Can you believe seemingly simple stuff like that was so non-obvious to all our competitors?
The c:Mail team also invented integrated forms, such as "a WHILE YOU WERE OUT". The concept was to use the mail client to fill in many forms like that, time sheets, expense reports, etc. which would be delivered to the person or software that needed that information. There was no browser at the time so we planned to use email as the universal form client. Not sure if anyone still does this but it was very cool.
Not trying to sound like I'm tooting my own horn but the point is, when I tell you all this new innovation isn't new, I do know what I'm talking about LOL
So now that the history lesson is over, let me explain where true innovation left off.
Store and forward technology
The best minds in email were, before Lotus and MS pretty much put the skids on new innovation, planning to use email like the USPS or UPS. Any package anything wanted to send would use the MTA (Mail Transport Agent) to deliver it from app to app directly. Basically, where they now use iCould, One Drive, and all this so-called new technology, email WAS going to be that technology back in '91 before we got stopped.
Our view of the future was the inbox, which was either downloaded or on the server, now 'the cloud', would basically become used like your drive. If we'd had our way, email would've become "DRIVE E:" and integrating apps over email would be as simple as opening any other file under the OS, not using some crazy APIs. Email itself, your traditional inbox, would've just been another application sharing content on the MTA.
The concept was solid, but thanks the team being more or less disbanded and MS giving it away and Lotus banking the fame on Notes, it never happened.
It could still happen as email delivery it still the USPS and UPS of the world, it's just needs a device driver written and VOILA! it's your cloud storage.

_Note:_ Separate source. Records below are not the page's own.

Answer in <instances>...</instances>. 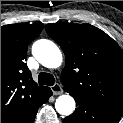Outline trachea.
Segmentation results:
<instances>
[{
	"instance_id": "3493384b",
	"label": "trachea",
	"mask_w": 123,
	"mask_h": 123,
	"mask_svg": "<svg viewBox=\"0 0 123 123\" xmlns=\"http://www.w3.org/2000/svg\"><path fill=\"white\" fill-rule=\"evenodd\" d=\"M40 85L52 86L55 83V78L52 74L49 73H40L38 76Z\"/></svg>"
}]
</instances>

Funny thing is all sorts of software stores and forwards content all over the place but instead of using the tried and true MTA transport layer, everyone invents new stuff to do the same thing over and over.
Like I said, Google isn't innovating the Inbox, they're barely starting to do anything that we had planned over 20 years ago.
Ancient tech, wheels being reinvested, we should be way further along than we are but I certainly wasn't going to build it for free and thanks to MS, nobody would invest money in the tech about the early 90s so thank you big business for hobbling advancements yet again.
I'd almost love to get back into the saddle and take another run at it but I had my run at it and they stopped us before the true potential was realized.